▸ WHAT YOU HAVE TO DO
Go through the material and copy each line that includes "Faculdade".

▸ INFORMATION SUPPLIED
***

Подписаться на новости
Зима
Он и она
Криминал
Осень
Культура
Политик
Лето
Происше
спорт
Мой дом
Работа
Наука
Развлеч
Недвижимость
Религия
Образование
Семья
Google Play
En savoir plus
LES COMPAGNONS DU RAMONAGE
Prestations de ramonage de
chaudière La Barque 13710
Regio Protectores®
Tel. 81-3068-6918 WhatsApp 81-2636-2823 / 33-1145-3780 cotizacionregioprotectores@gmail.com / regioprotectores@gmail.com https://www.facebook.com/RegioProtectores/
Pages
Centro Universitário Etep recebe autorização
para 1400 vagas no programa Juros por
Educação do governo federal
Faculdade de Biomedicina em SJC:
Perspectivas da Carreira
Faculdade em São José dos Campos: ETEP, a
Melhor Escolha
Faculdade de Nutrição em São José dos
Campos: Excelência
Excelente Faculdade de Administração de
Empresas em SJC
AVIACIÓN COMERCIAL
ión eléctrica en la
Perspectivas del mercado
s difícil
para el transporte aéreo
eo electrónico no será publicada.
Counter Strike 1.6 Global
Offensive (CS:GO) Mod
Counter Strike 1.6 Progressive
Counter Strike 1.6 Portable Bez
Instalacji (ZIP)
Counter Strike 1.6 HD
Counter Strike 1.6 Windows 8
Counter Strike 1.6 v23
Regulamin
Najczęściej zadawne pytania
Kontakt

***

▸ YOUR SOLUTION
Faculdade de Biomedicina em SJC:
Faculdade em São José dos Campos: ETEP, a
Faculdade de Nutrição em São José dos
Excelente Faculdade de Administração de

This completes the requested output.